Malgré le droit formel de consentir aux soins de manière libre et éclairée, les choses s’avèrent plus complexes dans la pratique. Les individus sont bien souvent privés de l’information les concernant, pourtant essentielle au consentement; les traitements alternatifs à la médication sont pratiquement absents de l’offre; les rapports de pouvoir entre médecin et patient fabriquent un consentement pas tout à fait libre et toutes sortes de manipulations subtiles et moins subtiles, comme la menace d’exclusion d’un service en cas d’entorse aux règlements, contribuent à restreindre la capacité de choisir. Tout ceci sans compter les « mesures d’exception » (autorisation judiciaire de soins, Loi P-38) qui portent atteinte aux droits des individus en vertu de la dangerosité dont ils sont présumés porteurs.
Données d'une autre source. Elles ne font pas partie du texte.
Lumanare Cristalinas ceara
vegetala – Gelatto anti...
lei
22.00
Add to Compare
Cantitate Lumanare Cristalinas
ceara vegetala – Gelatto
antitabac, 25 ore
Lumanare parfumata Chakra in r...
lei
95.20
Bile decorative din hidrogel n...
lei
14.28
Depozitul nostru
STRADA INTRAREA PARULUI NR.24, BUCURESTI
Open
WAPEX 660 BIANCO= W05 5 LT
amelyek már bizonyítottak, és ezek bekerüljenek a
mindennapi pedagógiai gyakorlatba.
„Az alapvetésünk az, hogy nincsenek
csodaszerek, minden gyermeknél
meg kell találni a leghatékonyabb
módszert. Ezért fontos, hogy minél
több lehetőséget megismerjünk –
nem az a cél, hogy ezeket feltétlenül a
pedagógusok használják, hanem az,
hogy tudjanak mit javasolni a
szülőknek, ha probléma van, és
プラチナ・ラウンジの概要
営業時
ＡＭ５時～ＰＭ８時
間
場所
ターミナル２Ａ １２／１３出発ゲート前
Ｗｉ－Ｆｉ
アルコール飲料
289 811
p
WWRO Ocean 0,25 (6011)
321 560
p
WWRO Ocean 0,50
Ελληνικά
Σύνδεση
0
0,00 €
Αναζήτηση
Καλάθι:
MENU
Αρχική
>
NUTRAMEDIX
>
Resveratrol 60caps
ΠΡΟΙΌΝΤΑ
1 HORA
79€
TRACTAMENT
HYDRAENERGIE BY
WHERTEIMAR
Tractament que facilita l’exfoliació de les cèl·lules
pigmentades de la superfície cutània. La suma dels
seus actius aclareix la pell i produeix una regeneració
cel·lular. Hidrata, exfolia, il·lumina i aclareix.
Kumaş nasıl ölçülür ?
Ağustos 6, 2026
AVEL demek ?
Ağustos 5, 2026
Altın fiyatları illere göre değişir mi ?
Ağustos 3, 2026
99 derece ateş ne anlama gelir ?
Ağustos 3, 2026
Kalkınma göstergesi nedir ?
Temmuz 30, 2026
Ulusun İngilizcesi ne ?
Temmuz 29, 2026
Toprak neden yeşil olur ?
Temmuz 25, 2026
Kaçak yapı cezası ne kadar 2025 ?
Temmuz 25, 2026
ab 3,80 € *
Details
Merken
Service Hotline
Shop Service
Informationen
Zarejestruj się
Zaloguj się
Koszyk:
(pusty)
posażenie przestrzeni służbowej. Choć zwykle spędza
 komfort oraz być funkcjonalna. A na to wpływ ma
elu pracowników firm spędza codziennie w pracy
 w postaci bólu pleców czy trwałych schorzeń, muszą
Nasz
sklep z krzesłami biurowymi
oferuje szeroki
Les conséquences de ce choix de société – celui d’attribuer aux plus vulnérables une citoyenneté diminuée dans une optique sécuritaire –, méritent d’être analysées et questionnées avec la profondeur qui caractérise l’ouvrage. D’autant plus que les individus psychiatrisés ne sont responsables que d’une infime portion des actes de violence.
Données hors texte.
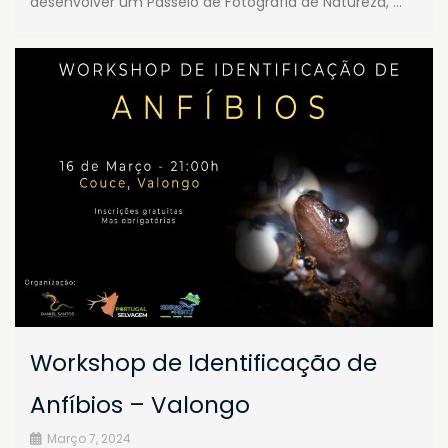
desenvolver um Passeio de Fotografia de Natureza, …
Workshop de Identificação de
Anfíbios – Valongo
Março 7, 2024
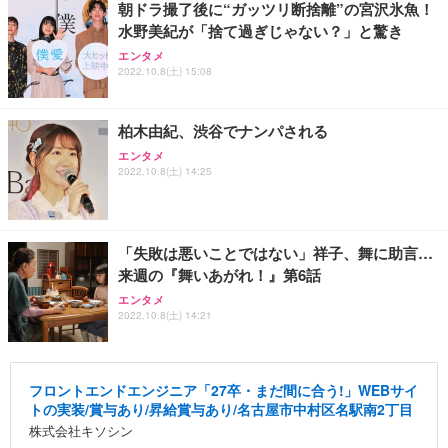
朝ドラ撮了後に“ガッツリ断捨離”の宮沢氷魚！
水野美紀が「捨て過ぎじゃない？」と驚き
エンタメ
2022.10.8(土) 15:08
柏木由紀、渋谷でナンパされる
エンタメ
2022.10.8(土) 14:25
「失敗は悪いことではない」祥子、舞に助言…
来週の『舞いあがれ！』第6話
エンタメ
2022.10.8(土) 14:21
フロントエンドエンジニア「27卒・まだ間に合う!」WEBサイ
トの実装/賞与あり/昇給賞与あり/名古屋市中村区名駅南2丁目
株式会社キソシン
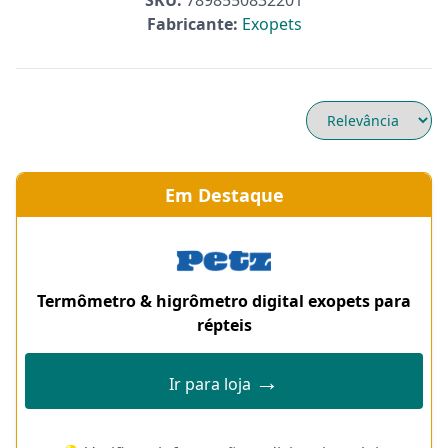
SKU:
7898550832201
Fabricante:
Exopets
Em Destaque
Termômetro & higrômetro digital exopets para
répteis
→
Ir para loja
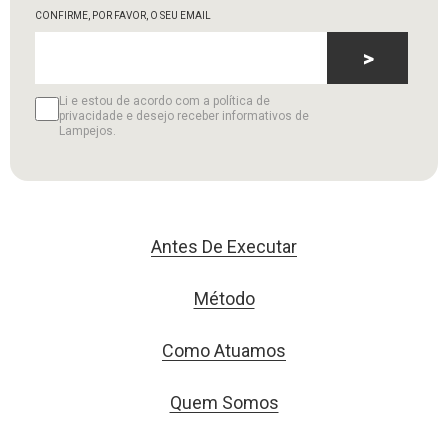
CONFIRME, POR FAVOR, O SEU EMAIL
>
Li e estou de acordo com a política de
privacidade e desejo receber informativos de
Lampejos.
Antes De Executar
Método
Como Atuamos
Quem Somos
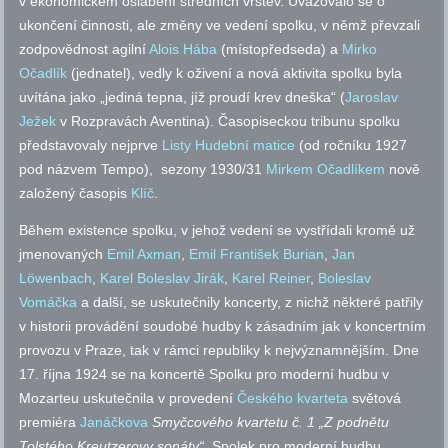
v ekonomickém oslabení středních vrstev. Uvažovalo se o
ukončení činnosti, ale změny ve vedení spolku, v němž převzali
zodpovědnost agilní
Alois Hába
(místopředseda) a
Mirko
Očadlík
(jednatel), vedly k oživení a nová aktivita spolku byla
uvítána jako „jediná tepna, jíž proudí krev dneška“ (
Jaroslav
Ježek
v Rozpravách Aventina). Časopiseckou tribunu spolku
představovaly nejprve
Listy Hudební matice
(od ročníku 1927
pod názvem Tempo), sezony 1930/31
Mirkem Očadlíkem
nově
založený časopis
Klíč
.
Během existence spolku, v jehož vedení se vystřídali kromě už
jmenovaných
Emil Axman
,
Emil František Burian
,
Jan
Löwenbach
,
Karel Boleslav Jirák
,
Karel Reiner
,
Boleslav
Vomáčka
a další, se uskutečnily koncerty, z nichž některé patřily
v historii provádění soudobé hudby k zásadním jak v koncertním
provozu v Praze, tak v rámci republiky k nejvýznamnějším. Dne
17. října 1924 se na koncertě Spolku pro moderní hudbu v
Mozarteu uskutečnila v provedení
Českého kvarteta
světová
premiéra
Janáčkova
Smyčcového kvartetu
č.
1
„Z podnětu
Tolstého Kreutzerovy sonáty“.
Spolek pro moderní hudbu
Elle-même formée en intervention sociale et porteuse d’un diagnostic psychiatrique, c’est avec une rare sensibilité analytique que Larose-Hébert est partie « à la rencontre du “nous” » (p. 61), ce « nous » trop peu entendu ou pris en considération dans les enjeux de société le concernant au premier chef. La dernière portion de l’ouvrage propose d’ailleurs des pistes pour une « politisation de l’expérience » (p. 185) en mettant en relief les éléments macrosociaux qui surplombent les observations faites sur le terrain, comme l’idéologie de la « nouvelle gestion publique » qui calque les soins de santé sur des modèles industriels de production et de management, ou encore l’inadéquation entre le droit au travail pour tous et l’organisation du marché du travail.
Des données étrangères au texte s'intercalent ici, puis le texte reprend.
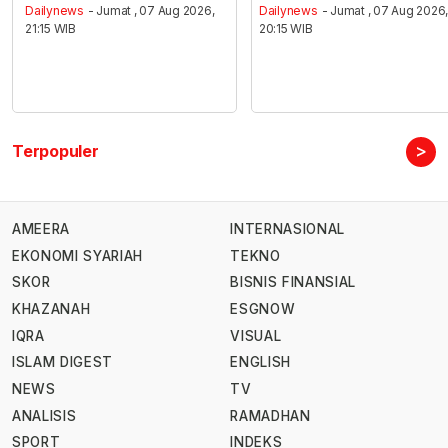
Dailynews
- Jumat , 07 Aug 2026,
Dailynews
- Jumat , 07 Aug 2026
21:15 WIB
20:15 WIB
>
Terpopuler
AMEERA
INTERNASIONAL
EKONOMI SYARIAH
TEKNO
SKOR
BISNIS FINANSIAL
KHAZANAH
ESGNOW
IQRA
VISUAL
ISLAM DIGEST
ENGLISH
NEWS
TV
ANALISIS
RAMADHAN
SPORT
INDEKS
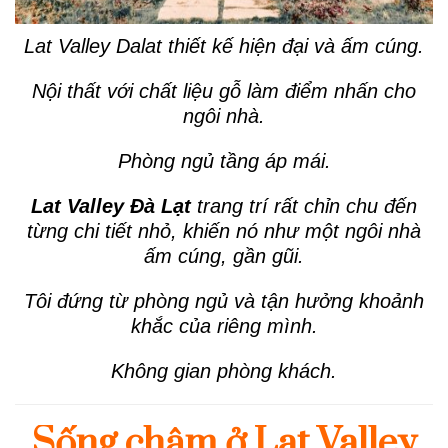
Lat Valley Dalat thiết kế hiện đại và ấm cúng.
Nội thất với chất liệu gỗ làm điểm nhấn cho
ngôi nhà.
Phòng ngủ tầng áp mái.
Lat Valley Đà Lạt
trang trí rất chỉn chu đến
từng chi tiết nhỏ, khiến nó như một ngôi nhà
ấm cúng, gần gũi.
Tôi đứng từ phòng ngủ và tận hưởng khoảnh
khắc của riêng mình.
Không gian phòng khách.
Sống chậm ở Lat Valley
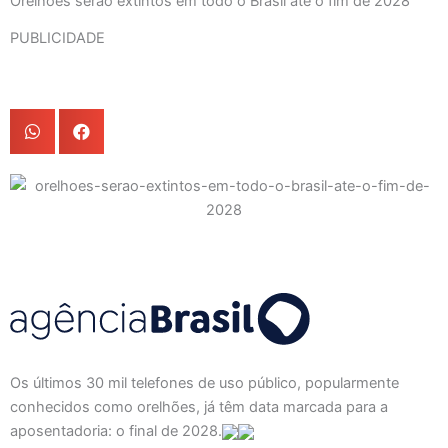
Orelhões serão extintos em todo o Brasil até o fim de 2028
PUBLICIDADE
Os últimos 30 mil telefones de uso público, popularmente
conhecidos como orelhões, já têm data marcada para a
aposentadoria: o final de 2028.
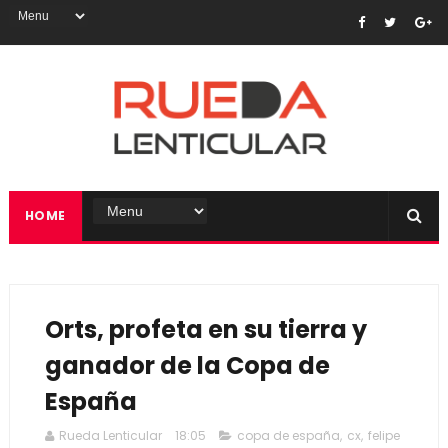
HOME
Orts, profeta en su tierra y
ganador de la Copa de
España
Rueda Lenticular
18:05
copa de españa
,
cx
,
felipe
Malgré la part d’ombre qu’il révèle, l’ouvrage transmet l’espoir d’une amélioration par l’inclusion des personnes psychiatrisées dans l’organisation des services et l’adoption d’une approche d’intervention de « conscientisation » (p. 249), afin que les usagers puissent se réfléchir comme sujets plutôt qu’objets déshumanisés du pouvoir biomédical. Un livre incontournable pour quiconque s’intéresse à l’univers de la maladie mentale et l’offre de services québécoise.